What you are asked to do:
Repeat every entry word for word, skipping the pictures.

Dataset entries:
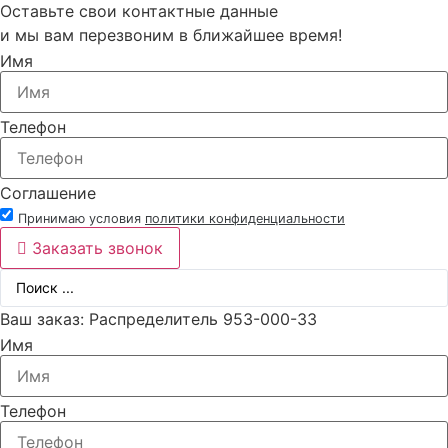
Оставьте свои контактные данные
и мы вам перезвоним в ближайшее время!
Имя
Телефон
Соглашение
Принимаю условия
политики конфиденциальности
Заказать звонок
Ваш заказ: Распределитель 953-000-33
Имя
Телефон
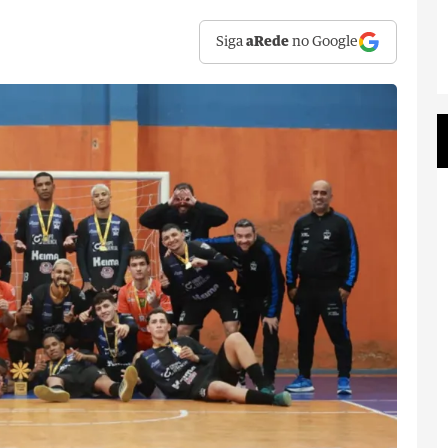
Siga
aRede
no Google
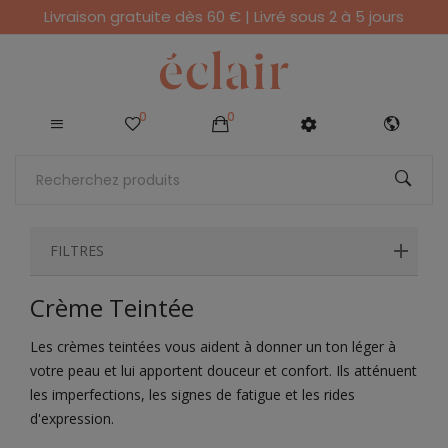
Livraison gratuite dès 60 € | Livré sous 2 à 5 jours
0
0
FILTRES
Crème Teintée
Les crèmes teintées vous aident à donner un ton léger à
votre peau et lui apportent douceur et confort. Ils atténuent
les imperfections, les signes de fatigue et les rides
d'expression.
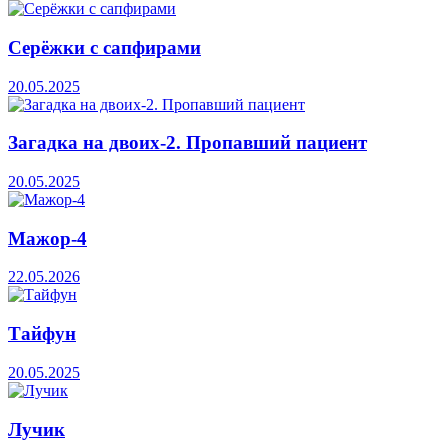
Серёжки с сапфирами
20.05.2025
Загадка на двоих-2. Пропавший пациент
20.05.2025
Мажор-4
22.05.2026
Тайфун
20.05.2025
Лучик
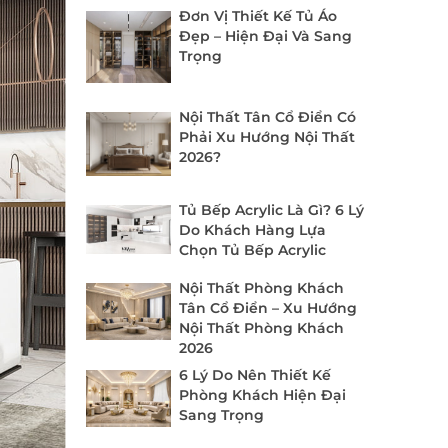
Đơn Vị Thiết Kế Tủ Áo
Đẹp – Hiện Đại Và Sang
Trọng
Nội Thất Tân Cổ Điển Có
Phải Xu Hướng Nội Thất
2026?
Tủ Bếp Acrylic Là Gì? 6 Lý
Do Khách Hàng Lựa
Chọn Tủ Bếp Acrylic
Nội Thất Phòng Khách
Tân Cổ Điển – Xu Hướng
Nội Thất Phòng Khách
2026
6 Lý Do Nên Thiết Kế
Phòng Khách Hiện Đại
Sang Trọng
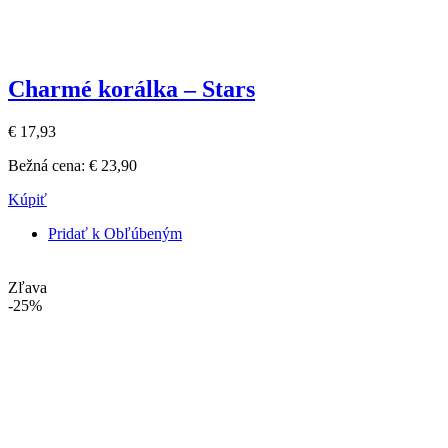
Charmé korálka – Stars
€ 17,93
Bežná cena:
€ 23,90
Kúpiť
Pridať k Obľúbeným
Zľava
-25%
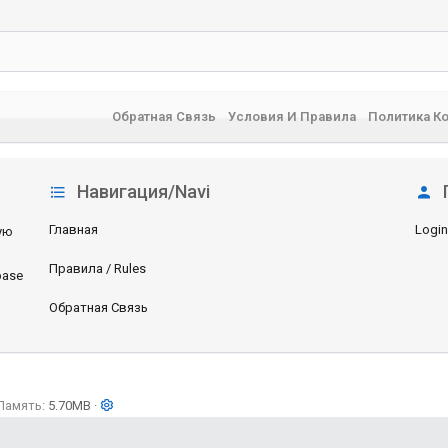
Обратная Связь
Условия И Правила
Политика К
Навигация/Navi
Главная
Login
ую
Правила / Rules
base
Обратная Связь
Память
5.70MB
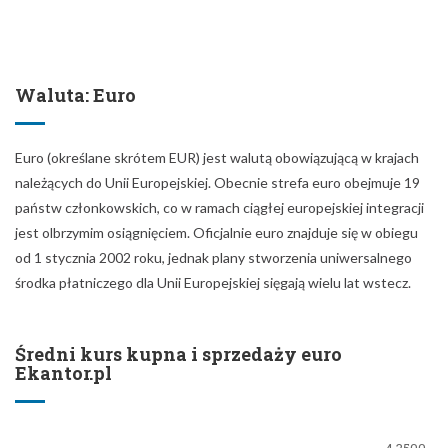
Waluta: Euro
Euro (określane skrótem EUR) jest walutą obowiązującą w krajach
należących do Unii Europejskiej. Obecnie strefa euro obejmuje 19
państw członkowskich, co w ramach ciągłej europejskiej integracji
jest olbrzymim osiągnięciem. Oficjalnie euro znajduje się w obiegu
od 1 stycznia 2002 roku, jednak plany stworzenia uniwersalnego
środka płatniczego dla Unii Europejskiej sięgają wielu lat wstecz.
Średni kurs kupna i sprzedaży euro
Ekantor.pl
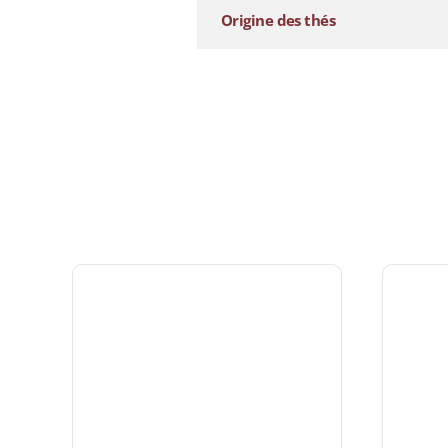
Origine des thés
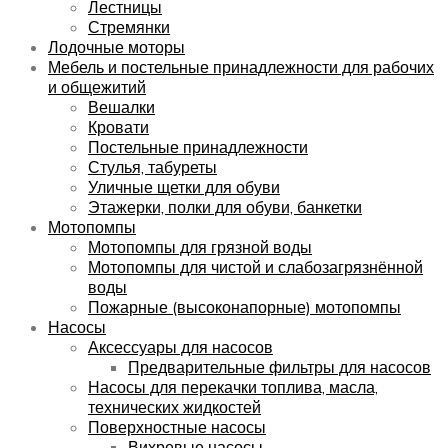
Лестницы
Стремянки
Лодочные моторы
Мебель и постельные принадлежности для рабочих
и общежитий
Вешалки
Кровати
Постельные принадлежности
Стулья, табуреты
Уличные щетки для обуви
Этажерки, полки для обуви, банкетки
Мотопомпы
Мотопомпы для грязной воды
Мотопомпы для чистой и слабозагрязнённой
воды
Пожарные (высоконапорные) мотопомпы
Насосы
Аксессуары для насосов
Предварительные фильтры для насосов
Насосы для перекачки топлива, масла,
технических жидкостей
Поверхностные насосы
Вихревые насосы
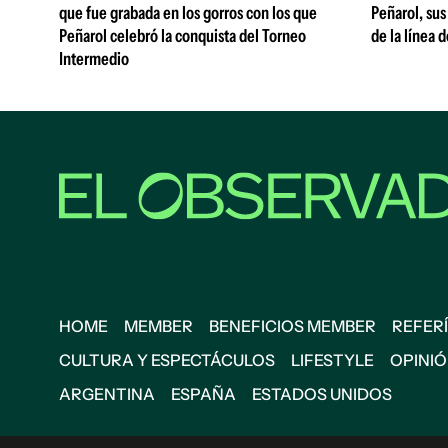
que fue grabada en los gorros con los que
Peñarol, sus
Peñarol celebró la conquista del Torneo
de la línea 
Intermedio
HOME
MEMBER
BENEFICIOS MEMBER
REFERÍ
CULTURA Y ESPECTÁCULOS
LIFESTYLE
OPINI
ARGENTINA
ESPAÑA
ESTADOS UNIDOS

Your solution:
Оставьте свои контактные данные
и мы вам перезвоним в ближайшее время!
Имя
Телефон
Соглашение
Принимаю условия
политики конфиденциальности
Заказать звонок
Ваш заказ: Распределитель 953-000-33
Имя
Телефон
Siga
aRede
no Google
Livraison gratuite dès 60 € | Livré sous 2 à 5 jours
0
0
FILTRES
Crème Teintée
Les crèmes teintées vous aident à donner un ton léger à
votre peau et lui apportent douceur et confort. Ils atténuent
les imperfections, les signes de fatigue et les rides
d'expression.
Серёжки с сапфирами
20.05.2025
Загадка на двоих-2. Пропавший пациент
20.05.2025
Мажор-4
22.05.2026
Тайфун
20.05.2025
Лучик
Đơn Vị Thiết Kế Tủ Áo
Đẹp – Hiện Đại Và Sang
Trọng
Nội Thất Tân Cổ Điển Có
Phải Xu Hướng Nội Thất
2026?
Tủ Bếp Acrylic Là Gì? 6 Lý
Do Khách Hàng Lựa
Chọn Tủ Bếp Acrylic
Nội Thất Phòng Khách
Tân Cổ Điển – Xu Hướng
Nội Thất Phòng Khách
2026
6 Lý Do Nên Thiết Kế
Phòng Khách Hiện Đại
Sang Trọng
Charmé korálka – Stars
€ 17,93
Bežná cena:
€ 23,90
Kúpiť
Pridať k Obľúbeným
Zľava
-25%
Обратная Связь
Условия И Правила
Политика К
Навигация/Navi
Главная
Login
ую
Правила / Rules
base
Обратная Связь
Память
5.70MB
Waluta: Euro
Euro (określane skrótem EUR) jest walutą obowiązującą w krajach
należących do Unii Europejskiej. Obecnie strefa euro obejmuje 19
państw członkowskich, co w ramach ciągłej europejskiej integracji
jest olbrzymim osiągnięciem. Oficjalnie euro znajduje się w obiegu
od 1 stycznia 2002 roku, jednak plany stworzenia uniwersalnego
środka płatniczego dla Unii Europejskiej sięgają wielu lat wstecz.
Średni kurs kupna i sprzedaży euro
Ekantor.pl
Origine des thés
Лестницы
Стремянки
Лодочные моторы
Мебель и постельные принадлежности для рабочих
и общежитий
Вешалки
Кровати
Постельные принадлежности
Стулья, табуреты
Уличные щетки для обуви
Этажерки, полки для обуви, банкетки
Мотопомпы
Мотопомпы для грязной воды
Мотопомпы для чистой и слабозагрязнённой
воды
Пожарные (высоконапорные) мотопомпы
Насосы
Аксессуары для насосов
Предварительные фильтры для насосов
Насосы для перекачки топлива, масла,
технических жидкостей
Поверхностные насосы
Вихревые насосы
que fue grabada en los gorros con los que
Peñarol, sus
Peñarol celebró la conquista del Torneo
de la línea 
Intermedio
HOME
MEMBER
BENEFICIOS MEMBER
REFERÍ
CULTURA Y ESPECTÁCULOS
LIFESTYLE
OPINI
ARGENTINA
ESPAÑA
ESTADOS UNIDOS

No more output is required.